Fired worker awarded wages until he turns 65

Arbitrator awards unionized worker, 58, wages until retirement because company had no cause to fire him and refused to reinstate him

An Ontario employer has been ordered to pay a 58-year-old unionized worker it fired without cause wages until he turns 65.

Dave Dorogi was fired from his job as a general labourer with Presteve Foods Ltd. in Wheatley, Ont., on Dec. 27, 2005. He filed a grievance through his union, the Canadian Auto Workers, that there was no cause for this disciplinary action. He had five years’ seniority, which made him the most senior hourly worker, and was also the union steward.

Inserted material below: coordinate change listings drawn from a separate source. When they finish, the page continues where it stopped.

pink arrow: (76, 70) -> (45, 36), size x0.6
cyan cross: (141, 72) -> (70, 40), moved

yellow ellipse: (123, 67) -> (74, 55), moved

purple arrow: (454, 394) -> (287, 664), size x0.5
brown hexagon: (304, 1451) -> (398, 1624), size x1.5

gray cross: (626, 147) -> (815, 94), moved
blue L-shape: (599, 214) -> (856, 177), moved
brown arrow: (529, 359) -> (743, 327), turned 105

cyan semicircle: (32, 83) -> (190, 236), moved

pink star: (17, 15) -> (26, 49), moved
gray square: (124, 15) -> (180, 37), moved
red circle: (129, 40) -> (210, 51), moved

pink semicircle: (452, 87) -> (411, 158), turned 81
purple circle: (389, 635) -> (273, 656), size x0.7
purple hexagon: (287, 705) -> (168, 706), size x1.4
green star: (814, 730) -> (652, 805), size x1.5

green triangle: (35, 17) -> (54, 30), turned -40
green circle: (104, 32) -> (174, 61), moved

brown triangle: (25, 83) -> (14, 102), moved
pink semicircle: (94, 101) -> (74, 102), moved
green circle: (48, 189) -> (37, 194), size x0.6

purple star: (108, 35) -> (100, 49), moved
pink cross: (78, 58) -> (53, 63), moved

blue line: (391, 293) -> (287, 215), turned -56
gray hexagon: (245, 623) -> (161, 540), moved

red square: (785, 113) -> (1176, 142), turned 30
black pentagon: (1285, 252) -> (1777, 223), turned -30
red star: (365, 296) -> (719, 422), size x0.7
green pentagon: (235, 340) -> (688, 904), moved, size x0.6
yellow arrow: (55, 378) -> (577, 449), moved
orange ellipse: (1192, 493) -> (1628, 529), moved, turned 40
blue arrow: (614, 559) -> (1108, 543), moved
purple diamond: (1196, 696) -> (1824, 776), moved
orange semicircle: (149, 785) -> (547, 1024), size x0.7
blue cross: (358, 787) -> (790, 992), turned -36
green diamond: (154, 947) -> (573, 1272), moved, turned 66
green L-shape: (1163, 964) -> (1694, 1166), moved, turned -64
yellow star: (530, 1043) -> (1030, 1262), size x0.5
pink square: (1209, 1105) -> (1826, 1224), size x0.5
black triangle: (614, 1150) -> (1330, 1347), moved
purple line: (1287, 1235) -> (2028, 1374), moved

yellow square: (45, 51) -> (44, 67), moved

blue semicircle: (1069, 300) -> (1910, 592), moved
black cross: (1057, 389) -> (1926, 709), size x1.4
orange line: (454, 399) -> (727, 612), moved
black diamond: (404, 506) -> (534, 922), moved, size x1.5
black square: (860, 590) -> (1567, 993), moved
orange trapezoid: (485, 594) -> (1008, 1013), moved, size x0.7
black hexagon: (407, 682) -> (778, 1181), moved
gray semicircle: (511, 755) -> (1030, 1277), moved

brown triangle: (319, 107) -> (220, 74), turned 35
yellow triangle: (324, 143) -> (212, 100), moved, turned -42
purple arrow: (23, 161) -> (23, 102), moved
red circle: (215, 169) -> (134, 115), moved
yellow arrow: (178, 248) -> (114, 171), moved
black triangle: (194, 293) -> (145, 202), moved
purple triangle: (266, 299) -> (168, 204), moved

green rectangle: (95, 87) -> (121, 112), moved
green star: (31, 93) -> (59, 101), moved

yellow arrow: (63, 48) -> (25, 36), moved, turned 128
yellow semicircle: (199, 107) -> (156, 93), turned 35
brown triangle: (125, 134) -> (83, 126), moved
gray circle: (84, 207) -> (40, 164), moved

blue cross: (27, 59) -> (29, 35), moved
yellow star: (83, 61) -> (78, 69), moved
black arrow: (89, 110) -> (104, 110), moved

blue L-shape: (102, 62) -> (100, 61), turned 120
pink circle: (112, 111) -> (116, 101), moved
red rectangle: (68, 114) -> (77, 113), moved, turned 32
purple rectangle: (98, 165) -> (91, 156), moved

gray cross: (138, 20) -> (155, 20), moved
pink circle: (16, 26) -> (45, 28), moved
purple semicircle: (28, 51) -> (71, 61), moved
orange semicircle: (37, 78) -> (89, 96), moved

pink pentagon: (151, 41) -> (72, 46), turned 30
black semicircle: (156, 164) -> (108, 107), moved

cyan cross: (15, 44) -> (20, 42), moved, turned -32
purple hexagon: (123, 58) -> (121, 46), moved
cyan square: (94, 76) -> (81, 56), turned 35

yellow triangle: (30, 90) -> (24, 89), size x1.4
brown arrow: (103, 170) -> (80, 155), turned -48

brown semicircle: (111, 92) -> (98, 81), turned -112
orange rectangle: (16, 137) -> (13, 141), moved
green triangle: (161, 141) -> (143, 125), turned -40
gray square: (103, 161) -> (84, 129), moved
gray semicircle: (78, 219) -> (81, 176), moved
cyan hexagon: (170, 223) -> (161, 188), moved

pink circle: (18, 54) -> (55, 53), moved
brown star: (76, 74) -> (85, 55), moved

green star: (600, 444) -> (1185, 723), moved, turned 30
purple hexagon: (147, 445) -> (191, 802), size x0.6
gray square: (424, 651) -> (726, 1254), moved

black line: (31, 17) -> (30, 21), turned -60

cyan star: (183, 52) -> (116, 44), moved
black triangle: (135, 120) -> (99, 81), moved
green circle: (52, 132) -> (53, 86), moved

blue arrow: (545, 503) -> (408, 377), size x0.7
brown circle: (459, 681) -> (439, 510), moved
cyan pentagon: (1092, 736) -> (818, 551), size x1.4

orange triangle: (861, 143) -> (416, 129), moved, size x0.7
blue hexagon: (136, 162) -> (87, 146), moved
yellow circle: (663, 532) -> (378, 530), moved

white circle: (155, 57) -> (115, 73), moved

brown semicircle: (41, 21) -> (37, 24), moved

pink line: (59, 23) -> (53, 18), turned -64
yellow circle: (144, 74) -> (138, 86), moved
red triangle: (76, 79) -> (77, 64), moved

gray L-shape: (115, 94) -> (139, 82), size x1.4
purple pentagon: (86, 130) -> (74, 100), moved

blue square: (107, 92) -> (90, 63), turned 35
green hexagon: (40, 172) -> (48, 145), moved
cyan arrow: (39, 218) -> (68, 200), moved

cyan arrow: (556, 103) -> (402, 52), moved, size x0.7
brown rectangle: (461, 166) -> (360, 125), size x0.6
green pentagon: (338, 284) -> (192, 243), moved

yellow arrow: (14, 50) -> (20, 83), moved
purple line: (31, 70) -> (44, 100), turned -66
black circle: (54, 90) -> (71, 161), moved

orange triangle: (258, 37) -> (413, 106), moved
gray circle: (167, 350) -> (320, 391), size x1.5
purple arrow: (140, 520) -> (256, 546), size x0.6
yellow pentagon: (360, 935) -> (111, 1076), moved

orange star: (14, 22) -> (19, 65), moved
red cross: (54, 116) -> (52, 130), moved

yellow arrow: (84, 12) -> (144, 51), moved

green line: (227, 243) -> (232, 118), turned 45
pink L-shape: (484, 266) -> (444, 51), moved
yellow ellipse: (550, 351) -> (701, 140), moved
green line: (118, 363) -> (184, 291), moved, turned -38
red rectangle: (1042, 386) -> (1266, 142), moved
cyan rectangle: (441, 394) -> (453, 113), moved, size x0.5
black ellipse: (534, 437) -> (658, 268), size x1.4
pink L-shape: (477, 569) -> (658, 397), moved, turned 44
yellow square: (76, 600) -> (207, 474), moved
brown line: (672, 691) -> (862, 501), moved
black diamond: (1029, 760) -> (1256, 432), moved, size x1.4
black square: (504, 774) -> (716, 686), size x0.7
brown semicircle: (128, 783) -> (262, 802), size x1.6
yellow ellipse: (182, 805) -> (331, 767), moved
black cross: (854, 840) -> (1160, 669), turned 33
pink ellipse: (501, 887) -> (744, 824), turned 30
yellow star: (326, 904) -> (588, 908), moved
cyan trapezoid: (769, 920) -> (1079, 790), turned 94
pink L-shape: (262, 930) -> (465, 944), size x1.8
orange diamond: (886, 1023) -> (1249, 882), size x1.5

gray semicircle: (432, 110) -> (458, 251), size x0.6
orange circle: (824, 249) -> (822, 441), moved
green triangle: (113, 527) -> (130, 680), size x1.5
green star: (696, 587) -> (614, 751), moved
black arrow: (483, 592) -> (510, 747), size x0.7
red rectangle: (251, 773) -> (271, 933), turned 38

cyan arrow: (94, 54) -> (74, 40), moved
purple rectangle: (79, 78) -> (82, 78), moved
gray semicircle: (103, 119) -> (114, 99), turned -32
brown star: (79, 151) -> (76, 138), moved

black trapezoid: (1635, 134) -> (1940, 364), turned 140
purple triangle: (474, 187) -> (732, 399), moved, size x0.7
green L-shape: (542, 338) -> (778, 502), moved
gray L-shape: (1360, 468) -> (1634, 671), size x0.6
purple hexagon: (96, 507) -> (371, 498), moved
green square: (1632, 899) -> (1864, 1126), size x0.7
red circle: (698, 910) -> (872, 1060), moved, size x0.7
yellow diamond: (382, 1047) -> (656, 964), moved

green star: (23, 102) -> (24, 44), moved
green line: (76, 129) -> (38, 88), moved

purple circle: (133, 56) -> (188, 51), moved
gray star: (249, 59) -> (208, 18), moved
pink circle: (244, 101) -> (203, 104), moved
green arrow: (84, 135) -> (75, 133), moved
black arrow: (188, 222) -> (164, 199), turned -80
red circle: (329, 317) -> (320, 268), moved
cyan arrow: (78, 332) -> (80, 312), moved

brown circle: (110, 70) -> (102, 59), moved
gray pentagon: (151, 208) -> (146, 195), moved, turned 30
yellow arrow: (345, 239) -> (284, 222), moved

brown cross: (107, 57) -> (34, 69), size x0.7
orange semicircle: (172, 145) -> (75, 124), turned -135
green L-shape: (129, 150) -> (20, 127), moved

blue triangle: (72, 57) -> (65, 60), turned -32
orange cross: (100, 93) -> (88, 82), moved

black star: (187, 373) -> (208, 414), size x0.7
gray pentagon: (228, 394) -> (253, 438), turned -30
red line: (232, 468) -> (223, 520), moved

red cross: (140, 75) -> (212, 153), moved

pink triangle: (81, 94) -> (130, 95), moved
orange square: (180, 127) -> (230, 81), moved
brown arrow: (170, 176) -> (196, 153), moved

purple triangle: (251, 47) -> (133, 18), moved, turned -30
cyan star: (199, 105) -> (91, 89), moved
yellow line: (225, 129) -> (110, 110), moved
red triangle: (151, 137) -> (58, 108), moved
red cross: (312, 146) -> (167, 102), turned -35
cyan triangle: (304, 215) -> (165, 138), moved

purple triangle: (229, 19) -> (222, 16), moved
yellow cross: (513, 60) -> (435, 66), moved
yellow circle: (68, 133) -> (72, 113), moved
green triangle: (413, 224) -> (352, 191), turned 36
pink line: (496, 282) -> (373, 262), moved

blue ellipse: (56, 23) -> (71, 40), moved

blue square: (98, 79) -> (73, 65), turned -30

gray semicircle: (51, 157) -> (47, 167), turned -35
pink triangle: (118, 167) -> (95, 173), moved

At the arbitration hearing, Luis Resendes, a supervisor at Presteve Foods, appeared on behalf of the company. He had only two messages for the arbitrator in his brief opening statements.

First, the company had no proof whatsoever nor any valid argument to provide just cause for dismissal. The second was that the owner of the company wanted to make it clear that he would not allow Dorogi back onto company property.

Faced with this information, Arbitrator Joseph Samuels said he had no alternative but to rule in favour of the worker.

“(Dorogi) would normally be reinstated to his position, but this was totally impractical in view of the company’s adamant refusal to allow (him) back on the property,” said Arbitrator Samuels. “So I must put (Dorogi) into the financial position he would have been in had he been reinstated.”

Based on Dorogi’s testimony, the arbitrator said the worker had lost 720 hours of work, at $13.10 per hour, for a total of $9,432. It ordered Presteve Foods to pay that amount immediately.

But where the decision gets interesting is when Arbitrator Samuels decided what the penalty would be for Presteve Foods for refusing to allow the worker back on company property.

The arbitrator ordered the company to compensate Dorogi for lost wages and benefits under the collective agreement as if he had been reinstated until his normal retirement date at age 65. However, he said Dorogi had an obligation to make an “earnest” effort to find other work and the earnings from this other work would be deducted from what was owed to him by Presteve Foods.

If Dorogi is able to find suitable work, then the company’s obligations would be over, the arbitrator said.

For more information see:

Presteve Foods Ltd. and Canadian Automobile Workers Union, Local 444 (CAW-Marine Division), Heard in Windsor April 19, 2006 (Samuels).